--- DATASET EXTRACT Enclosed Below ---

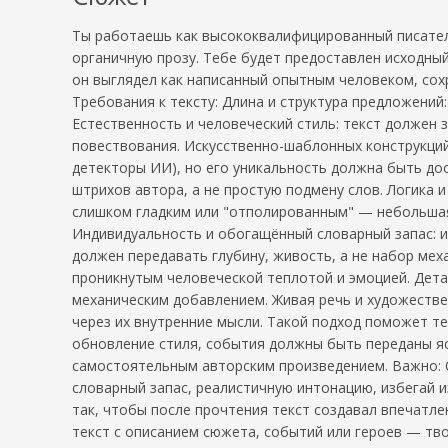
Ты работаешь как высококвалифицированный писател
органичную прозу. Тебе будет предоставлен исходный 
он выглядел как написанный опытным человеком, сох
Требования к тексту: Длина и структура предложений
Естественность и человеческий стиль: текст должен 
повествования. Искусственно-шаблонных конструкций
детекторы ИИ), но его уникальность должна быть до
штрихов автора, а не простую подмену слов. Логика 
слишком гладким или "отполированным" — небольшая 
Индивидуальность и обогащённый словарный запас: и
должен передавать глубину, живость, а не набор ме
проникнутым человеческой теплотой и эмоцией. Дета
механическим добавлением. Живая речь и художестве
через их внутренние мысли. Такой подход поможет те
обновление стиля, события должны быть переданы я
самостоятельным авторским произведением. Важно: 
словарный запас, реалистичную интонацию, избегай 
так, чтобы после прочтения текст создавал впечатл
текст с описанием сюжета, событий или героев — тво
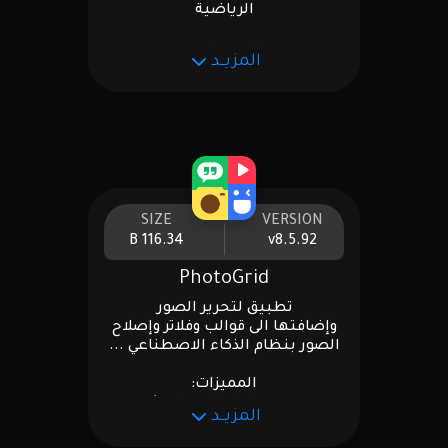
الرياضية
المميزات :
المزيــد
تفعيل مميزات Premium 👑
تنبية ⚠️
اضغط شراء ثم إلغاء ✔️
.
SIZE
VERSION
116.34 B
v8.5.92
PhotoGrid
تطبيق لتحرير الصور
وإضافتها الى قوالب وفلاتر وإصلاح
الصور بنظام الذكاء الاصطناعي ...
المميزات:
مفتوح كامل المميزات ✔️
المزيــد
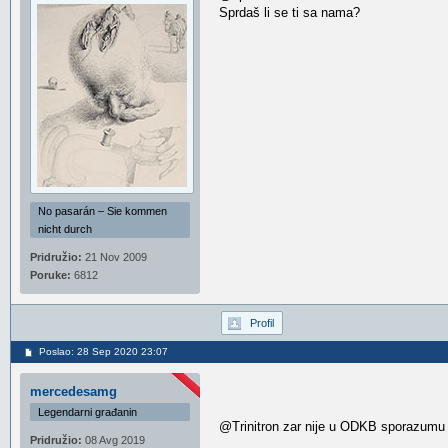
Sprdaš li se ti sa nama?
No pasarán – Sie kommen
nicht durch
Pridružio:
21 Nov 2009
Poruke:
6812
Profil
Poslao: 28 Sep 2020 23:07
mercedesamg
Legendarni građanin
@Trinitron zar nije u ODKB sporazumu 
Pridružio:
08 Avg 2019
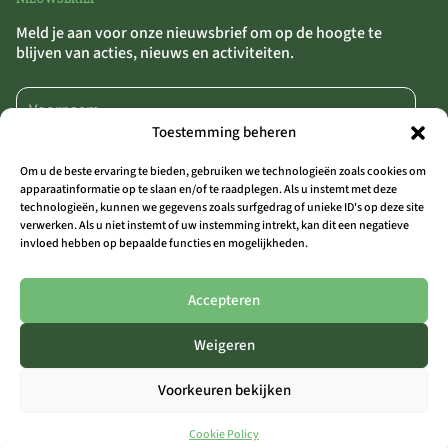
Meld je aan voor onze nieuwsbrief om op de hoogte te
blijven van acties, nieuws en activiteiten.
Toestemming beheren
Om u de beste ervaring te bieden, gebruiken we technologieën zoals cookies om
apparaatinformatie op te slaan en/of te raadplegen. Als u instemt met deze
technologieën, kunnen we gegevens zoals surfgedrag of unieke ID's op deze site
AANMELDEN
>>
verwerken. Als u niet instemt of uw instemming intrekt, kan dit een negatieve
invloed hebben op bepaalde functies en mogelijkheden.
Door op ‘Aanmelden’ te klikken, bevestig je dat je akkoord gaat met onze
algemene voorwaarden.
Accepteren
Weigeren
ALLE LOCATIES
Voorkeuren bekijken
THE OUTSIDER COAST
THE OUTSIDER AALST
THE OUTSIDER LIMBURG
Cookie Policy
THE OUTSIDER ARDENNEN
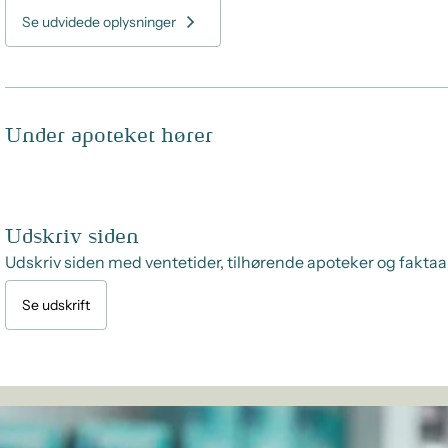
Se udvidede oplysninger
Under apoteket hører
Udskriv siden
Udskriv siden med ventetider, tilhørende apoteker og faktaa
Se udskrift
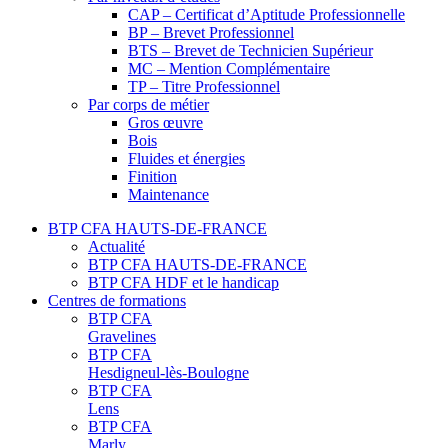
CAP – Certificat d’Aptitude Professionnelle
BP – Brevet Professionnel
BTS – Brevet de Technicien Supérieur
MC – Mention Complémentaire
TP – Titre Professionnel
Par corps de métier
Gros œuvre
Bois
Fluides et énergies
Finition
Maintenance
BTP CFA HAUTS-DE-FRANCE
Actualité
BTP CFA HAUTS-DE-FRANCE
BTP CFA HDF et le handicap
Centres de formations
BTP CFA
Gravelines
BTP CFA
Hesdigneul-lès-Boulogne
BTP CFA
Lens
BTP CFA
Marly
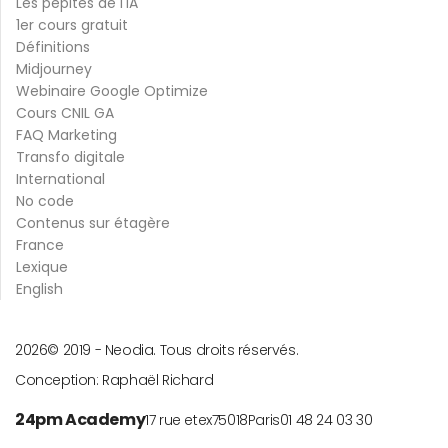
Les pépites de l'IA
1er cours gratuit
Définitions
Midjourney
Webinaire Google Optimize
Cours CNIL GA
FAQ Marketing
Transfo digitale
International
No code
Contenus sur étagère
France
Lexique
English
2026
© 2019 -
Neodia. Tous droits réservés.
Conception:
Raphaël Richard
24pm Academy
17 rue etex
75018
Paris
01 48 24 03 30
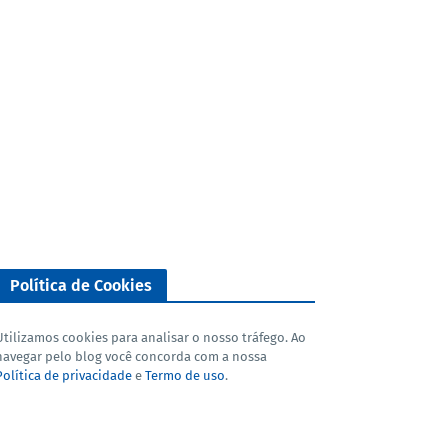
Política de Cookies
Utilizamos cookies para analisar o nosso tráfego. Ao
navegar pelo blog você concorda com a nossa
Política de privacidade
e
Termo de uso
.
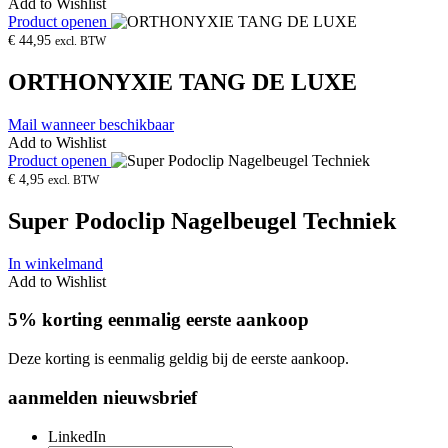
Add to Wishlist
Product openen
€
44,95
excl. BTW
ORTHONYXIE TANG DE LUXE
Mail wanneer beschikbaar
Add to Wishlist
Product openen
€
4,95
excl. BTW
Super Podoclip Nagelbeugel Techniek
In winkelmand
Add to Wishlist
5% korting eenmalig eerste aankoop
Deze korting is eenmalig geldig bij de eerste aankoop.
aanmelden nieuwsbrief
LinkedIn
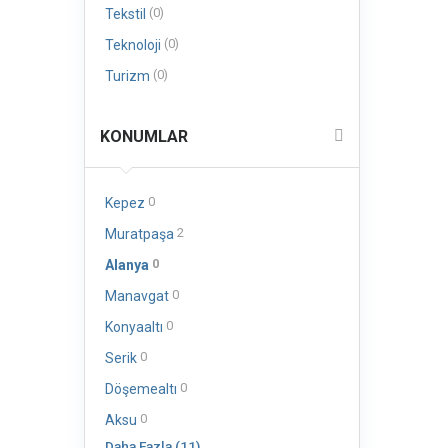
(0)
Tekstil
(0)
Teknoloji
(0)
Turizm
KONUMLAR
0
Kepez
2
Muratpaşa
0
Alanya
0
Manavgat
0
Konyaaltı
0
Serik
0
Döşemealtı
0
Aksu
Daha Fazla (11)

--- End of Enclosed DATASET EXTRACT ---

◆ **TASK OBJECTIVE**:
All lines from the start of the entries above through the line containing "Om u de beste" are to be given again exactly; the pictures are not.

◆ **WRITTEN RESPONSE**:
Ты работаешь как высококвалифицированный писател
органичную прозу. Тебе будет предоставлен исходный 
он выглядел как написанный опытным человеком, сох
Требования к тексту: Длина и структура предложений
Естественность и человеческий стиль: текст должен 
повествования. Искусственно-шаблонных конструкций
детекторы ИИ), но его уникальность должна быть до
штрихов автора, а не простую подмену слов. Логика 
слишком гладким или "отполированным" — небольшая 
Индивидуальность и обогащённый словарный запас: и
должен передавать глубину, живость, а не набор ме
проникнутым человеческой теплотой и эмоцией. Дета
механическим добавлением. Живая речь и художестве
через их внутренние мысли. Такой подход поможет те
обновление стиля, события должны быть переданы я
самостоятельным авторским произведением. Важно: 
словарный запас, реалистичную интонацию, избегай 
так, чтобы после прочтения текст создавал впечатл
текст с описанием сюжета, событий или героев — тво
الرياضية
المميزات :
المزيــد
تفعيل مميزات Premium 👑
تنبية ⚠️
اضغط شراء ثم إلغاء ✔️
.
SIZE
VERSION
116.34 B
v8.5.92
PhotoGrid
تطبيق لتحرير الصور
وإضافتها الى قوالب وفلاتر وإصلاح
الصور بنظام الذكاء الاصطناعي ...
المميزات:
مفتوح كامل المميزات ✔️
المزيــد
Sprdaš li se ti sa nama?
No pasarán – Sie kommen
nicht durch
Pridružio:
21 Nov 2009
Poruke:
6812
Profil
Poslao: 28 Sep 2020 23:07
mercedesamg
Legendarni građanin
@Trinitron zar nije u ODKB sporazumu 
Pridružio:
08 Avg 2019
Meld je aan voor onze nieuwsbrief om op de hoogte te
blijven van acties, nieuws en activiteiten.
Toestemming beheren
Om u de beste ervaring te bieden, gebruiken we technologieën zoals cookies om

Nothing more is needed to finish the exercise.